Seperti yang diwartakan Bloomberg News, Penjualan Ritel pada November mencatat pertumbuhan yang solid, menandakan ketahanan konsumen. Namun, Produksi Industri justru turun tak terduga selama tiga bulan berturut-turut. Perhatian tertuju pada keputusan The Fed, di mana pemangkasan suku bunga sebesar 25 basis poin banyak diproyeksikan.
Namun, prospek kebijakan ke depan masih belum jelas karena ancaman tarif impor inflasi dari Pemerintahan AS yang baru dapat membuat pejabat The Fed lebih berhati-hati dalam melangkah.
Chris Larkin, Managing Director di E*Trade dari Morgan Stanley, menyatakan bila data Ekonomi AS positif, seperti Penjualan Ritel, dapat memperkuat alasan The Fed untuk menunda pemangkasan suku bunga pada Januari mendatang.
Dari dalam negeri, Bank Indonesia akan mengumumkan suku bunga acuan alias BI Rate pada siang hari ini, Rabu (18/12/2024).
Untuk keputusan Rapat Dewan Gubernur BI Desember ini, suara pasar terbilang terbelah. Dari 33 Ekonom/ Analis yang terlibat dalam pembentukan konsensus oleh Bloomberg pada Rabu (18/12/2024) pagi, sebanyak 20 memperkirakan BI Rate akan bertahan di 6%.
Sedangkan 13 lainnya memperkirakan suku bunga acuan turun 25 basis poin (bps) menjadi 5,75%.
Artinya, boleh dibilang peluang hold maupun cut nyaris sama kuat. Porsi yang memperkirakan BI Rate tetap adalah 60% dan yang mengestimasikan pemangkasan 25 bps adalah 40%.
Jadi sebelum semua terang-benderang, yaitu saat Gubernur Perry Warjiyo membacakan keputusan, maka sepertinya pasar akan cenderung wait and see.

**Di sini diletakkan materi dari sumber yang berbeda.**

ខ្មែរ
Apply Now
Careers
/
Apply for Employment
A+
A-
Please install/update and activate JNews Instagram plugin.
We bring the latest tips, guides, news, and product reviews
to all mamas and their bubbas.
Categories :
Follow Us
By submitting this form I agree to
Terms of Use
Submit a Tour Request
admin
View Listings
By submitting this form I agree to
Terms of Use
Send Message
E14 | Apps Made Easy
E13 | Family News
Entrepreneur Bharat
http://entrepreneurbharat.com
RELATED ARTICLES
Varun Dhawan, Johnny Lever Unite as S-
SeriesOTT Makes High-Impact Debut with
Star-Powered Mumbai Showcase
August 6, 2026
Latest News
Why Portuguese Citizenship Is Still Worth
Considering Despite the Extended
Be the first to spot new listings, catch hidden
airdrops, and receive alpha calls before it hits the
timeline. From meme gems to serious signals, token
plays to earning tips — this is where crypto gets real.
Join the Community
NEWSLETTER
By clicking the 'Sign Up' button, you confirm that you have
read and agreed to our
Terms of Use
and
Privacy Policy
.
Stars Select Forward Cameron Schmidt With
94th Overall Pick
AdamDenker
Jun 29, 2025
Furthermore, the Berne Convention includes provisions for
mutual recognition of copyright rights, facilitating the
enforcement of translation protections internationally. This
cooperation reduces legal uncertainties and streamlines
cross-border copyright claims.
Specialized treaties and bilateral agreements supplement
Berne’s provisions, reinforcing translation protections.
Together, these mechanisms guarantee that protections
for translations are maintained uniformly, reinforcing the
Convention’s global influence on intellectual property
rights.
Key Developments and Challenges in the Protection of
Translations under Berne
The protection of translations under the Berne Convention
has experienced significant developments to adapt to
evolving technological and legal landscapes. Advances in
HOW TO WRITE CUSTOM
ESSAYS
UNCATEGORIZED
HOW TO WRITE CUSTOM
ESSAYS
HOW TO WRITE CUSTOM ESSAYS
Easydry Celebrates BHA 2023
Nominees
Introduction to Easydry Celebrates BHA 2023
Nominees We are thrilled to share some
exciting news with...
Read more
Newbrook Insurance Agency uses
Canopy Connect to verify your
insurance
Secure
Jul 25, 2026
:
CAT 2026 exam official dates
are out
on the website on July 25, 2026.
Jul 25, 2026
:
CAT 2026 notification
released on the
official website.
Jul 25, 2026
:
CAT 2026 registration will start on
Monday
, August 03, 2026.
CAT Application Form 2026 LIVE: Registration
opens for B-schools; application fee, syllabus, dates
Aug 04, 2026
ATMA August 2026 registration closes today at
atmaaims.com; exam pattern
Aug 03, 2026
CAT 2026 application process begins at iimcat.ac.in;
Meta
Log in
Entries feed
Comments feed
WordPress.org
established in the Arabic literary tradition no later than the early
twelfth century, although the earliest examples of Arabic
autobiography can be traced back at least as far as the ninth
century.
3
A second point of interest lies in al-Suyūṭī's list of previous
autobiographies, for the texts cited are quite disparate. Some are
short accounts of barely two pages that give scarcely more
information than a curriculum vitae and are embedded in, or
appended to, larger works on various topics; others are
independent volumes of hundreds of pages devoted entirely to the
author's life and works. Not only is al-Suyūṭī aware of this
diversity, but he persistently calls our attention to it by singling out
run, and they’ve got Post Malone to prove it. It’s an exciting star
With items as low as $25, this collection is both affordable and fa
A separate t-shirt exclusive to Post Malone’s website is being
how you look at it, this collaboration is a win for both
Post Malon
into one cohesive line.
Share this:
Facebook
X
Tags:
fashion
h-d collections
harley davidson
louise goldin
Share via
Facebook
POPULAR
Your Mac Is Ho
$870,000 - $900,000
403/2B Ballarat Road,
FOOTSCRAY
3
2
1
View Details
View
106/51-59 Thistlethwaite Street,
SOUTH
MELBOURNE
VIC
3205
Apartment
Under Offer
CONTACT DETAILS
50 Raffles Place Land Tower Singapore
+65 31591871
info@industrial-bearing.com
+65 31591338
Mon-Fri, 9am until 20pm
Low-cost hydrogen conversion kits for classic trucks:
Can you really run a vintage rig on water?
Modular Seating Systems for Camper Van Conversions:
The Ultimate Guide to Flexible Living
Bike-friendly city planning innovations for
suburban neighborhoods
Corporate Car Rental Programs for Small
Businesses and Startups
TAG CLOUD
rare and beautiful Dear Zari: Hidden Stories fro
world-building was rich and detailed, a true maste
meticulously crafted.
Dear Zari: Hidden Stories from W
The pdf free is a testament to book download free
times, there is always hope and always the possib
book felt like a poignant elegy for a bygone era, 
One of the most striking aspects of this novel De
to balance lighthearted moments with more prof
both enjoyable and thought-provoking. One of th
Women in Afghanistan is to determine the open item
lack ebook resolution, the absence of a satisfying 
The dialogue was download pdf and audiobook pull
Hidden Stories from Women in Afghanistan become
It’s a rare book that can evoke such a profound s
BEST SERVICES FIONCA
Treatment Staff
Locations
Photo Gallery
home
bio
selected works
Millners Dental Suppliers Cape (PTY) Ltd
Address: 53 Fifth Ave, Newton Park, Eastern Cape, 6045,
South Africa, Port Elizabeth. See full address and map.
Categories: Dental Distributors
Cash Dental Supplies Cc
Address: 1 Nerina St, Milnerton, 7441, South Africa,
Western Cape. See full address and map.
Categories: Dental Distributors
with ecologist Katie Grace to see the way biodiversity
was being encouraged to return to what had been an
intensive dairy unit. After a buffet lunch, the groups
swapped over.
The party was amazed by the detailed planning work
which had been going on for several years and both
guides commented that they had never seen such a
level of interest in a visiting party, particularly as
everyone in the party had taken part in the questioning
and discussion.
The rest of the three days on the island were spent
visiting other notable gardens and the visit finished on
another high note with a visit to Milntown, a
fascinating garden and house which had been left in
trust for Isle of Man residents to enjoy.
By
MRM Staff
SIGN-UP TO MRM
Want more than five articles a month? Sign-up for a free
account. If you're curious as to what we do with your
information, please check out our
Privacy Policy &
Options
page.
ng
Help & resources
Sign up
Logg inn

Pelemahan rupiah membuat keputusan Bank Indonesia seputar suku bunga acuan menjadi rumit. Di satu sisi, Indonesia butuh pelonggaran moneter untuk mendukung pertumbuhan ekonomi. Namun di sisi lain, rupiah perlu dukungan suku bunga yang menarik bagi arus modal global.